— DATA FOR REVIEW —
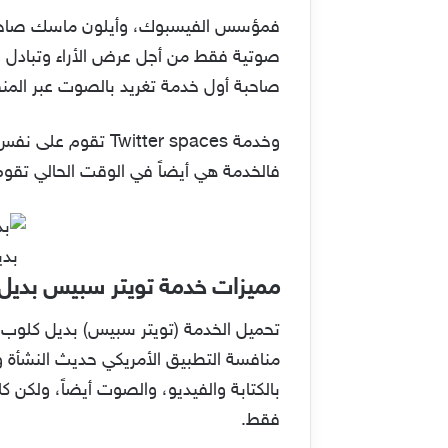
فمؤسس الفيسبوك، وأيلون ماسك صاحب 
صوتية فقط من أجل عرض الأراء وتبادل وجه
صاحبة أول خدمة تغريد بالصوت عبر المن
وخدمة tter spaces
فالخدمة هي أيضاً في الوقت الحالي تق
بديل كلوب
مميزات خدمة تويتر سبيس بدي
تحميل الخدمة (تويتر سبيس) بديل كلوب ه
منافسة التطبيق الأمريكي حديث النشأة ول
فقط.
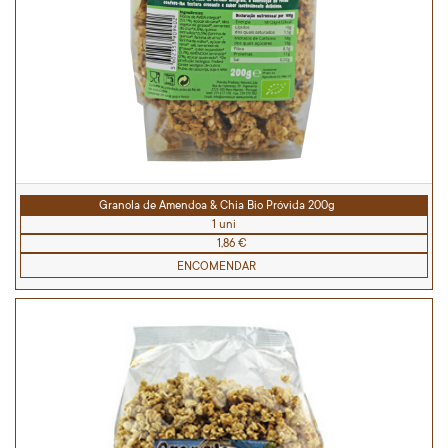
Granola de Amendoa & Chia Bio Próvida 200g
1 uni
1,86 €
ENCOMENDAR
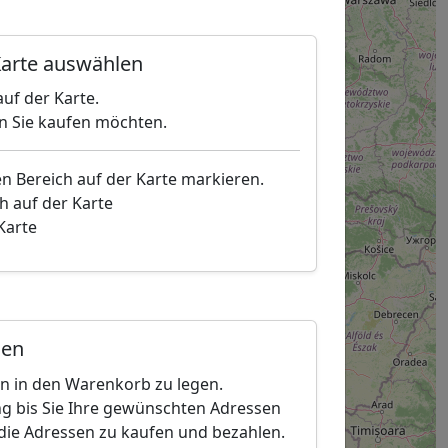
arte auswählen
uf der Karte.
en Sie kaufen möchten.
en Bereich auf der Karte markieren.
h auf der Karte
 Karte
gen
en in den Warenkorb zu legen.
g bis Sie Ihre gewünschten Adressen
die Adressen zu kaufen und bezahlen.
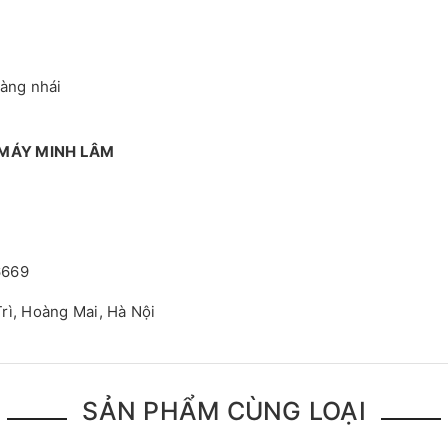
hàng nhái
 MÁY MINH LÂM
6669
rì, Hoàng Mai, Hà Nội
SẢN PHẨM CÙNG LOẠI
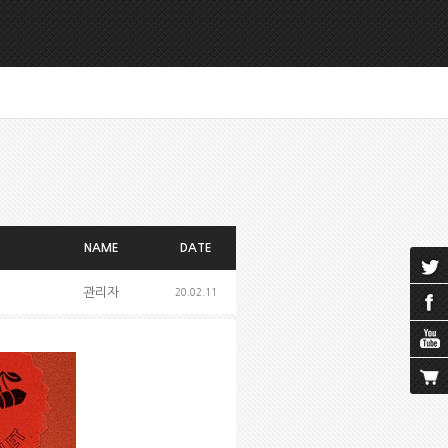
NAME
DATE
관리자
20.02.11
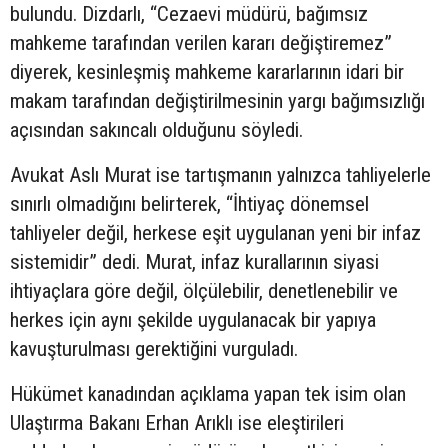
bulundu. Dizdarlı, “Cezaevi müdürü, bağımsız
mahkeme tarafından verilen kararı değiştiremez”
diyerek, kesinleşmiş mahkeme kararlarının idari bir
makam tarafından değiştirilmesinin yargı bağımsızlığı
açısından sakıncalı olduğunu söyledi.
Avukat Aslı Murat ise tartışmanın yalnızca tahliyelerle
sınırlı olmadığını belirterek, “İhtiyaç dönemsel
tahliyeler değil, herkese eşit uygulanan yeni bir infaz
sistemidir” dedi. Murat, infaz kurallarının siyasi
ihtiyaçlara göre değil, ölçülebilir, denetlenebilir ve
herkes için aynı şekilde uygulanacak bir yapıya
kavuşturulması gerektiğini vurguladı.
Hükümet kanadından açıklama yapan tek isim olan
Ulaştırma Bakanı Erhan Arıklı ise eleştirileri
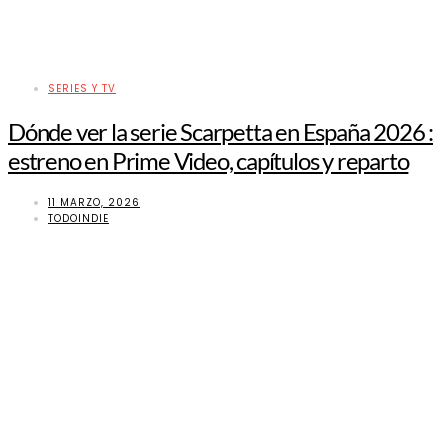
SERIES Y TV
Dónde ver la serie Scarpetta en España 2026 :
estreno en Prime Video, capítulos y reparto
11 MARZO, 2026
TODOINDIE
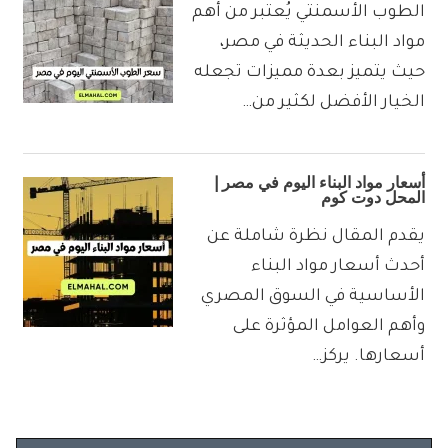
الطوب الأسمنتي يُعتبر من أهم
مواد البناء الحديثة في مصر،
حيث يتميز بعدة مميزات تجعله
الخيار الأفضل لكثير من…
أسعار مواد البناء اليوم في مصر |
المحل دوت كوم
يقدم المقال نظرة شاملة عن
أحدث أسعار مواد البناء
الأساسية في السوق المصري
وأهم العوامل المؤثرة على
أسعارها. يركز…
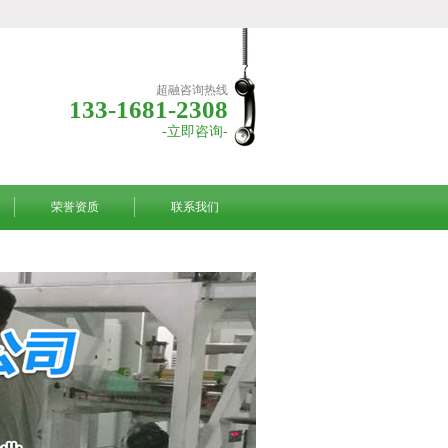
超融咨询热线
133-1681-2308
-立即咨询-
荣誉资质
联系我们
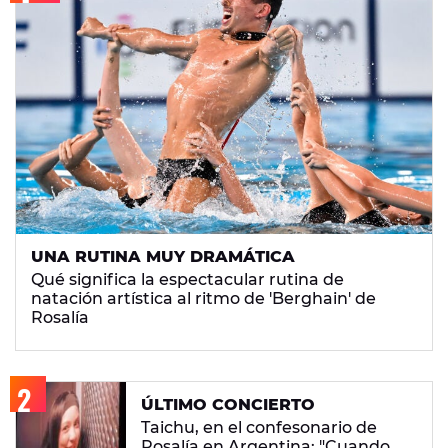
UNA RUTINA MUY DRAMÁTICA
Qué significa la espectacular rutina de
natación artística al ritmo de 'Berghain' de
Rosalía
ÚLTIMO CONCIERTO
Taichu, en el confesonario de
Rosalía en Argentina: "Cuando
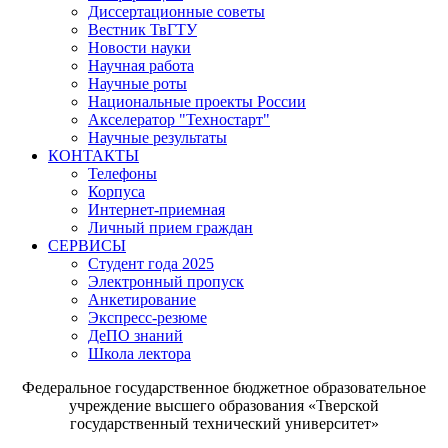
Диссертационные советы
Вестник ТвГТУ
Новости науки
Научная работа
Научные роты
Национальные проекты России
Акселератор "Техностарт"
Научные результаты
КОНТАКТЫ
Телефоны
Корпуса
Интернет-приемная
Личный прием граждан
СЕРВИСЫ
Студент года 2025
Электронный пропуск
Анкетирование
Экспресс-резюме
ДеПО знаний
Школа лектора
Федеральное государственное бюджетное образовательное
учреждение высшего образования «Тверской
государственный технический университет»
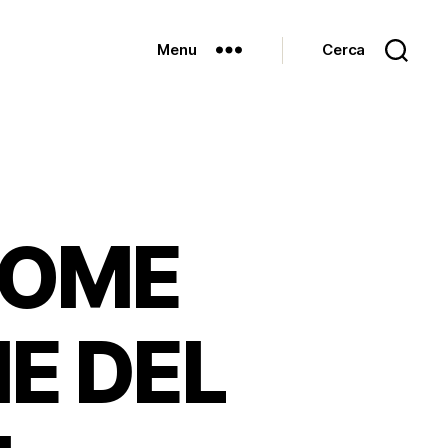
Menu
Cerca
COME
E DEL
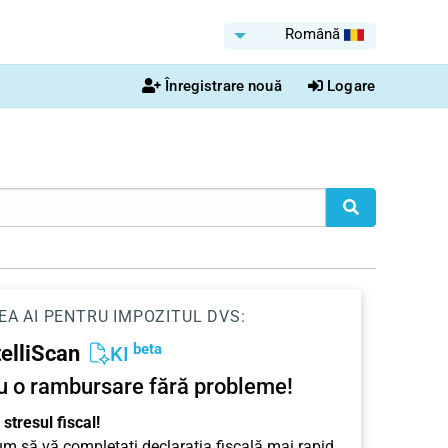
Română
Înregistrare nouă
Logare
EA AI PENTRU IMPOZITUL DVS:
beta
telliScan
KI
u o rambursare fără probleme!
stresul fiscal!
cum să vă completați declarația fiscală mai rapid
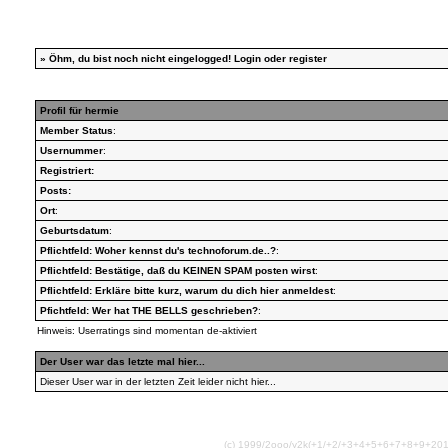
»
Öhm, du bist noch nicht eingelogged!
Login
oder
register
Profil für hermie
Member Status
:
Usernummer
:
Registriert:
Posts:
Ort
:
Geburtsdatum
:
Pflichtfeld: Woher kennst du's technoforum.de..?
:
Pflichtfeld: Bestätige, daß du KEINEN SPAM posten wirst
:
Pflichtfeld: Erkläre bitte kurz, warum du dich hier anmeldest
:
Pfichtfeld: Wer hat THE BELLS geschrieben?
:
Hinweis: Userratings sind momentan de-aktiviert
Der User war das letzte mal hier...
Dieser User war in der letzten Zeit leider nicht hier...
(c) 1999/2ooo/y2k(+1/+2/+3+4+5+6+7+8+9+2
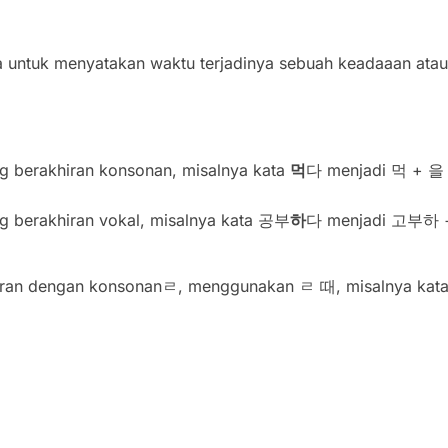
rja untuk menyatakan waktu terjadinya sebuah keadaaan atau
ng berakhiran konsonan, misalnya kata
먹
다 menjadi 먹 + 을
ng berakhiran vokal, misalnya kata 공부
하
다 menjadi 고부하 
akhiran dengan konsonanㄹ, menggunakan ㄹ 때, misalnya kat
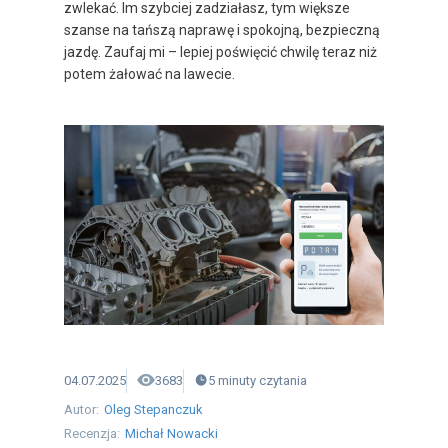
zwlekać. Im szybciej zadziałasz, tym większe
szanse na tańszą naprawę i spokojną, bezpieczną
jazdę. Zaufaj mi – lepiej poświęcić chwilę teraz niż
potem żałować na lawecie.
04.07.2025
3683
5
minuty
czytania
Autor:
Oleg Stepanczuk
Recenzja:
Michał Nowacki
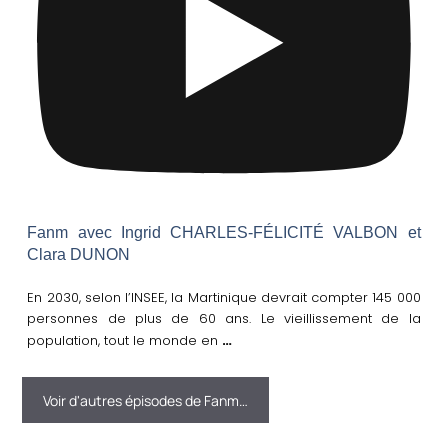
Fanm avec Ingrid CHARLES-FÉLICITÉ VALBON et
Clara DUNON
En 2030, selon l’INSEE, la Martinique devrait compter 145 000
personnes de plus de 60 ans. Le vieillissement de la
…
population, tout le monde en
Voir d'autres épisodes de Fanm…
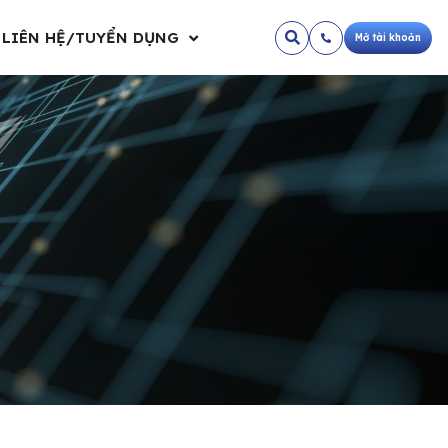
LIÊN HỆ/TUYỂN DỤNG
Mở tài khoản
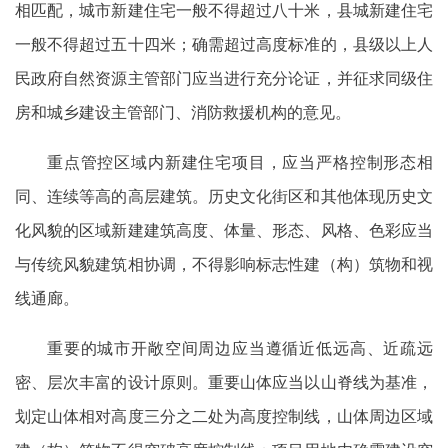
相匹配，城市新建住宅一般不得超过八十米，县城新建住宅
一般不得超过五十四米；确需超过高度标准的，县级以上人
民政府自然资源主管部门应当进行充分论证，并征求同级住
房和城乡建设主管部门、消防救援机构的意见。
重点管控区域内新建住宅项目，应当严格控制形态相
同、连续等高的高层建筑。历史文化街区和其他体现历史文
化风貌的区域新建建筑高度、体量、形态、风格、色彩应当
与传统风貌建筑相协调，不得影响标志性建（构）筑物和视
线通廊。
重要的城市开敞空间周边应当遵循近低远高、近疏远
密、层次丰富的设计原则。重要山体应当以山脊线为基准，
划定山体相对高度三分之二处为高度控制线，山体周边区域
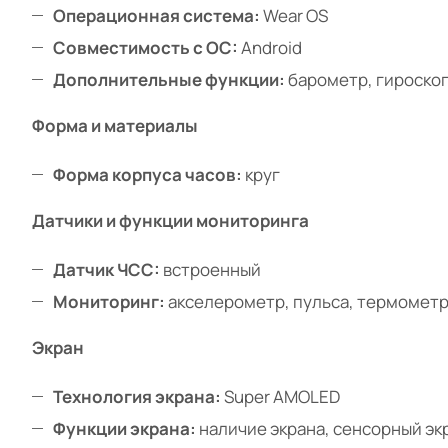
Операционная система:
Wear OS
Совместимость с ОС:
Android
Дополнительные функции:
барометр, гироскоп
Форма и материалы
Форма корпуса часов:
круг
Датчики и функции мониторинга
Датчик ЧСС:
встроенный
Мониторинг:
акселерометр, пульса, термомет
Экран
Технология экрана:
Super AMOLED
Функции экрана:
наличие экрана, сенсорный эк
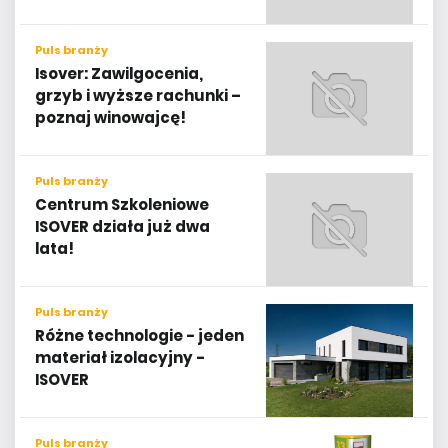
Puls branży
Isover: Zawilgocenia,
grzyb i wyższe rachunki –
poznaj winowajcę!
Puls branży
Centrum Szkoleniowe
ISOVER działa już dwa
lata!
Puls branży
Różne technologie - jeden
materiał izolacyjny -
ISOVER
Puls branży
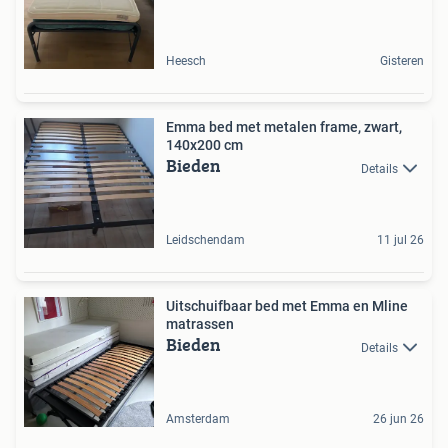
Heesch
Gisteren
Emma bed met metalen frame, zwart,
140x200 cm
Bieden
Details
Leidschendam
11 jul 26
Uitschuifbaar bed met Emma en Mline
matrassen
Bieden
Details
Amsterdam
26 jun 26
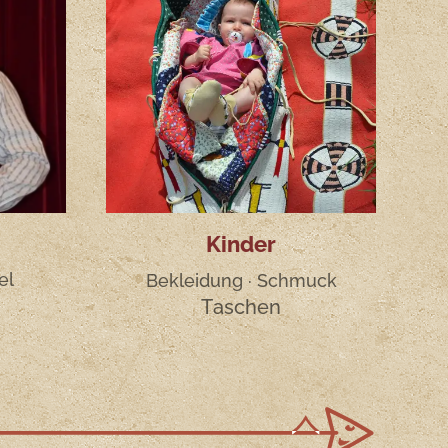
Kinder
el
Bekleidung · Schmuck
Taschen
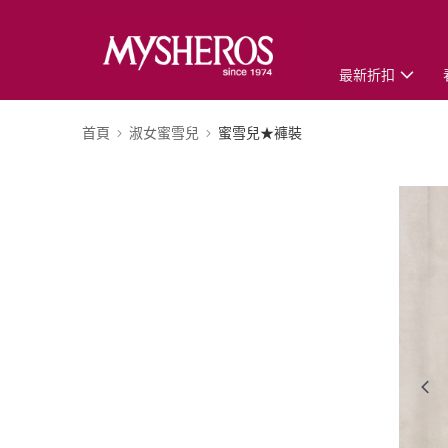
最新折扣
首頁
淑女蜜雪兒
蜜雪兒★褲裝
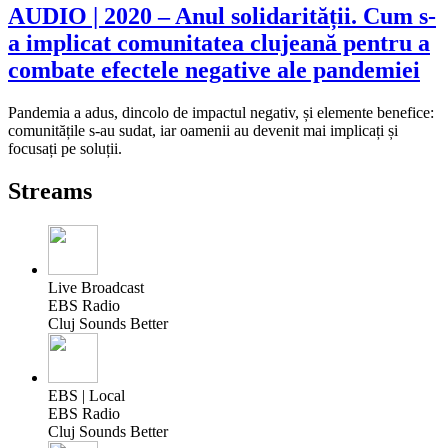
AUDIO | 2020 – Anul solidarității. Cum s-
a implicat comunitatea clujeană pentru a
combate efectele negative ale pandemiei
Pandemia a adus, dincolo de impactul negativ, și elemente benefice:
comunitățile s-au sudat, iar oamenii au devenit mai implicați și
focusați pe soluții.
Streams
Live Broadcast
EBS Radio
Cluj Sounds Better
EBS | Local
EBS Radio
Cluj Sounds Better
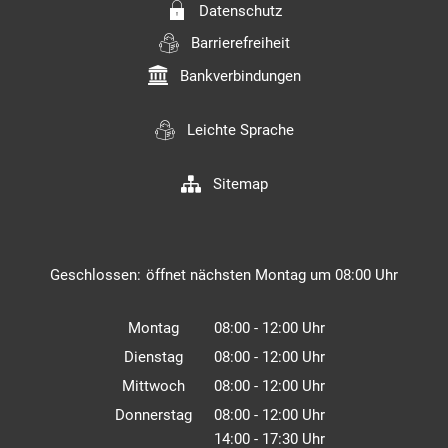
Datenschutz
Barrierefreiheit
Bankverbindungen
Leichte Sprache
Sitemap
Klicken, um weitere Öffnungs- oder Schließzeiten auszuble
Geschlossen:
öffnet nächsten Montag um 08:00 Uhr
Montag
08:00
-
12:00
Uhr
Von 08:00 bis 12:00 Uhr
Dienstag
08:00
-
12:00
Uhr
Von 08:00 bis 12:00 Uhr
Mittwoch
08:00
-
12:00
Uhr
Von 08:00 bis 12:00 Uhr
Donnerstag
08:00
-
12:00
Uhr
14:00
-
17:30
Von 08:00 bis 12:00 Uhr
Uhr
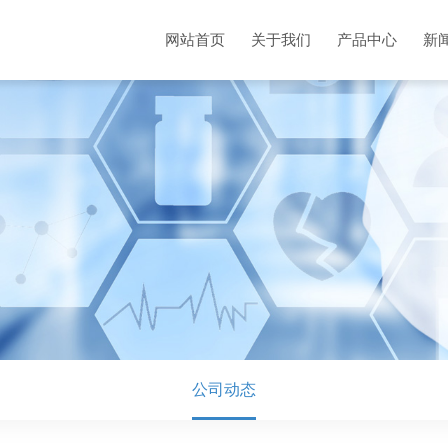
网站首页
关于我们
产品中心
新
公司动态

— WORK TASK —
Scan the lines above for the word "سبيس". Return each one that has it.

— EXPECTED ANSWER —
مميزات خدمة تويتر سبيس بدي
تحميل الخدمة (تويتر سبيس) بديل كلوب ه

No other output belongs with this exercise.